EXTRACTED INFORMATION:
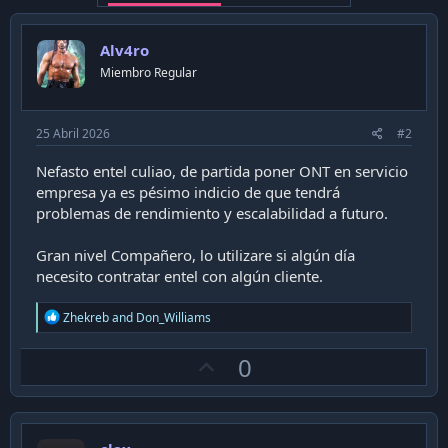
Alv4ro
Miembro Regular
25 Abril 2026
#2
Nefasto entel culiao, de partida poner ONT en servicio
empresa ya es pésimo indicio de que tendrá
problemas de rendimiento y escalabilidad a futuro.
Gran nivel Compañero, lo utilizare si algún día
necesito contratar entel con algún cliente.
R
Zhekreb
and
Don_Williams
e
a
U
0
c
t
p
i
v
o
n
o
s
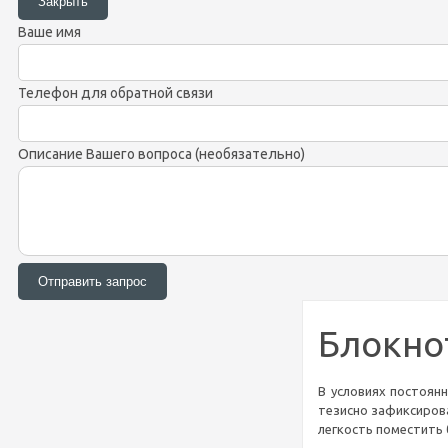
Ваше имя
Телефон для обратной связи
Описание Вашего вопроса (необязательно)
Блокно
В условиях постоян
тезисно зафиксиров
легкость поместить 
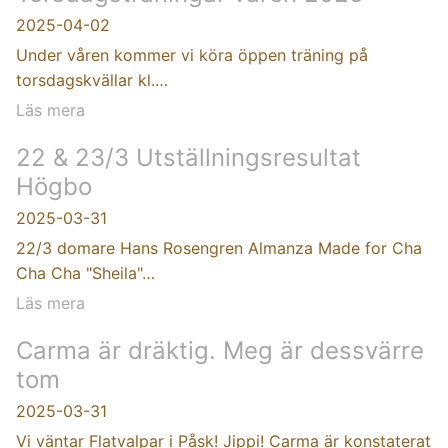
2025-04-02
Under våren kommer vi köra öppen träning på
torsdagskvällar kl.…
Läs mera
22 & 23/3 Utställningsresultat
Högbo
2025-03-31
22/3 domare Hans Rosengren Almanza Made for Cha
Cha Cha "Sheila"…
Läs mera
Carma är dräktig. Meg är dessvärre
tom
2025-03-31
Vi väntar Flatvalpar i Påsk! Jippi! Carma är konstaterat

EXERCISE DESCRIPTION: Everything above should be given again exactly, apart from the pictures.

EXPECTED OUTPUT:
Alv4ro
Miembro Regular
25 Abril 2026
#2
Nefasto entel culiao, de partida poner ONT en servicio
empresa ya es pésimo indicio de que tendrá
problemas de rendimiento y escalabilidad a futuro.
Gran nivel Compañero, lo utilizare si algún día
necesito contratar entel con algún cliente.
R
Zhekreb
and
Don_Williams
e
a
U
0
c
t
p
i
v
o
n
o
s
Ваше имя
Телефон для обратной связи
Описание Вашего вопроса (необязательно)
Блокно
В условиях постоян
тезисно зафиксиров
легкость поместить 
2025-04-02
Under våren kommer vi köra öppen träning på
torsdagskvällar kl.…
Läs mera
22 & 23/3 Utställningsresultat
Högbo
2025-03-31
22/3 domare Hans Rosengren Almanza Made for Cha
Cha Cha "Sheila"…
Läs mera
Carma är dräktig. Meg är dessvärre
tom
2025-03-31
Vi väntar Flatvalpar i Påsk! Jippi! Carma är konstaterat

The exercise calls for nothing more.